Compare the performance of wrapped io_uring with that of mmap. The test load is 128 1G files with random read aligned 4K blocks. My computer has 32G of RAM and a 1T NVMe SSD. 6 cases were tested as follows.

• 8 threads 8 concurrent io_uring. (uring_8)
• 8 threads 32 concurrent io_uring. That is, 8 worker threads, 32 future simultaneous reads.(uring_32)
• 8 threads of 512 concurrent io_uring. (uring_512)

Tested Throughput (op/s) and Latency (ns).

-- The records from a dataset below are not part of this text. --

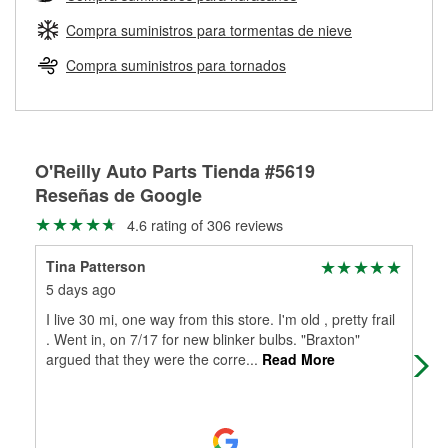
Más información sobre el Programa de Préstamo de
ser rectificados con seguridad. Si tus tambores o discos no
Herramientas de O'Reilly
pueden ser reutilizados, podemos ayudarte a encontrar las
Compra suministros para tormentas de nieve
partes de reemplazo correctas para tu reparación.
Compra suministros para tornados
Rectificación de tambores y discos de freno
O'Reilly Auto Parts Tienda #5619
Reseñas de Google
4.6 rating of 306 reviews
Tina Patterson
Im
5 days ago
1 m
I live 30 mi, one way from this store. I'm old , pretty frail
Bra
. Went in, on 7/17 for new blinker bulbs. "Braxton"
I n
argued that they were the corre
...
Read More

case throughput p50 p90 p999 p9999 max
uring_8 104085.77710777053 83166 109183 246416 3105883 14973666
uring_32 227097.61356918357 142869 212730 1111491 3321889 14336132
uring_512 212076.5160505447 1973421 3521119 19478348 25551700 35433481
mmap_8 109697.87025744558 78971 107021 204211 1787823 18522047
mmap_32 312829.53428971884 100336 178914 419955 4408214 55129932
mmap_512 235368.9890904751 2556429 3265266 15946744 50029659 156095218

Found that mmap is far superior to io_uring. Well, it’s true that this wrapper is not very good, but it’s barely usable. Here is a heatmap with one minute latency, each set of data is presented in the order of mmap first and then io_uring.

mmap_8 / uring_8

mmap_32 / uring_32

mmap_512 / uring_512

## Some possible improvements

• It looks like right now io_uring is not performing very well after my wrapping with Tokio. You can later test the overhead introduced by this wrapping of Tokio by comparing the performance of Rust / C on the io_uring nop instruction.
• Test the performance of Direct I/O. Only Buffered I/O has been tested so far.
• Compare to Linux AIO, performance is not worse than Linux AIO.
• Use perf to see where the bottlenecks are now. Currently cargo flamegraph is hooked up and io_uring can’t request memory.
• Currently, the user must ensure that &mut buf is valid throughout the read cycle. If Future is aborted, there will be a memory leak. A similar problem with futures-rs can be found at https://github.com/rust-lang/futures-rs/issues/1278 . Tokio’s current I/O solves this problem by copying twice (first to the cache, then to the user).
• Maybe wrap write files and other operations along the way as well.